━━ Provided data

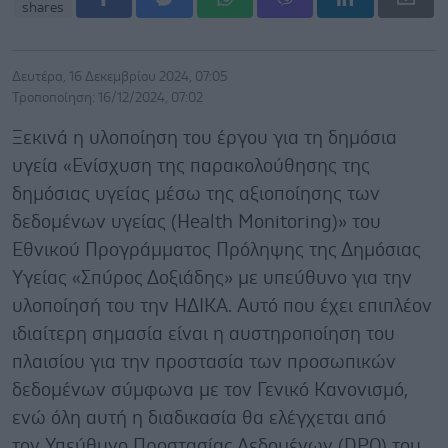
shares
Δευτέρα, 16 Δεκεμβρίου 2024, 07:05
Τροποποίηση: 16/12/2024, 07:02
Ξεκινά η υλοποίηση του έργου για τη δημόσια
υγεία «Ενίσχυση της παρακολούθησης της
δημόσιας υγείας μέσω της αξιοποίησης των
δεδομένων υγείας (Health Monitoring)» του
Εθνικού Προγράμματος Πρόληψης της Δημόσιας
Υγείας «Σπύρος Δοξιάδης» με υπεύθυνο για την
υλοποίησή του την ΗΔΙΚΑ. Αυτό που έχει επιπλέον
ιδιαίτερη σημασία είναι η αυστηροποίηση του
πλαισίου για την προστασία των προσωπικών
δεδομένων σύμφωνα με τον Γενικό Κανονισμό,
ενώ όλη αυτή η διαδικασία θα ελέγχεται από
τον Υπεύθυνο Προστασίας Δεδομένων (DPO) του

━━━━

Copy everything in the records above except the pictures, exactly as written.

shares
Δευτέρα, 16 Δεκεμβρίου 2024, 07:05
Τροποποίηση: 16/12/2024, 07:02
Ξεκινά η υλοποίηση του έργου για τη δημόσια
υγεία «Ενίσχυση της παρακολούθησης της
δημόσιας υγείας μέσω της αξιοποίησης των
δεδομένων υγείας (Health Monitoring)» του
Εθνικού Προγράμματος Πρόληψης της Δημόσιας
Υγείας «Σπύρος Δοξιάδης» με υπεύθυνο για την
υλοποίησή του την ΗΔΙΚΑ. Αυτό που έχει επιπλέον
ιδιαίτερη σημασία είναι η αυστηροποίηση του
πλαισίου για την προστασία των προσωπικών
δεδομένων σύμφωνα με τον Γενικό Κανονισμό,
ενώ όλη αυτή η διαδικασία θα ελέγχεται από
τον Υπεύθυνο Προστασίας Δεδομένων (DPO) του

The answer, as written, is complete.